▸ Your objective: Your response should reproduce every line of the entries that contains the word "Mini".

+===+

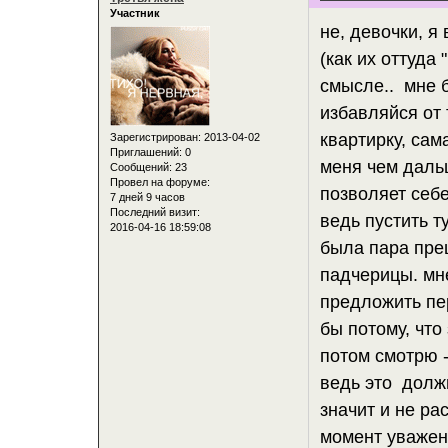
Участник
не, девочки, я
(как их оттуда 
смысле.. мне б
избавляйся от 
квартирку, сама
Зарегистрирован
: 2013-04-02
Приглашений:
0
меня чем даль
Сообщений:
23
Провел на форуме:
позволяет себ
7 дней 9 часов
Последний визит:
ведь пустить т
2016-04-16 18:59:08
была пара пре
падчерицы. мне
предложить пе
бы потому, что
потом смотрю -
ведь это долж
значит и не рас
момент уважени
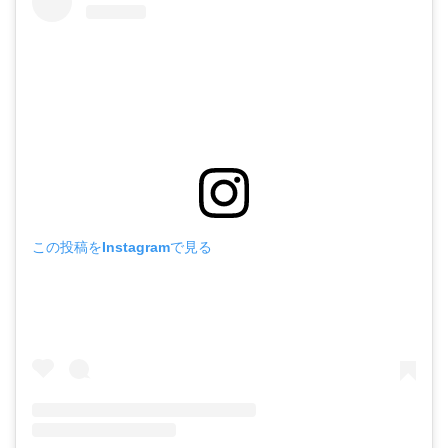
この投稿をInstagramで見る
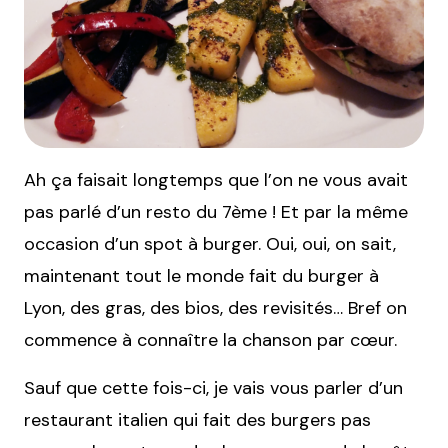
Ah ça faisait longtemps que l’on ne vous avait
pas parlé d’un resto du 7ème ! Et par la même
occasion d’un spot à burger. Oui, oui, on sait,
maintenant tout le monde fait du burger à
Lyon, des gras, des bios, des revisités… Bref on
commence à connaître la chanson par cœur.
Sauf que cette fois-ci, je vais vous parler d’un
restaurant italien qui fait des burgers pas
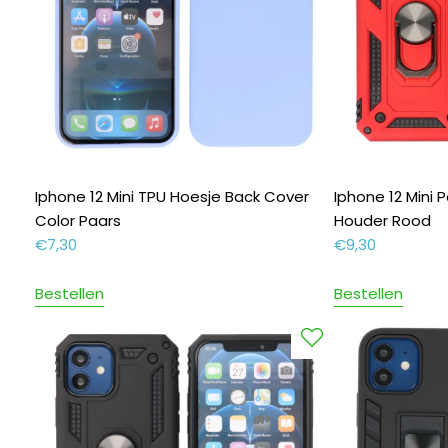
Iphone 12 Mini TPU Hoesje Back Cover
Iphone 12 Mini 
Color Paars
Houder Rood
€
7,30
€
9,30
Bestellen
Bestellen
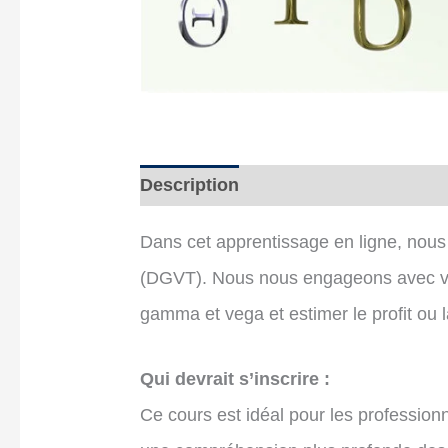
Description
Contenu
Coup d’œi
Dans cet apprentissage en ligne, nous
(DGVT). Nous nous engageons avec vous
gamma et vega et estimer le profit ou
Qui devrait s’inscrire :
Ce cours est idéal pour les professionn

+===+

▸ Answer to the exercise:
Iphone 12 Mini TPU Hoesje Back Cover
Iphone 12 Mini 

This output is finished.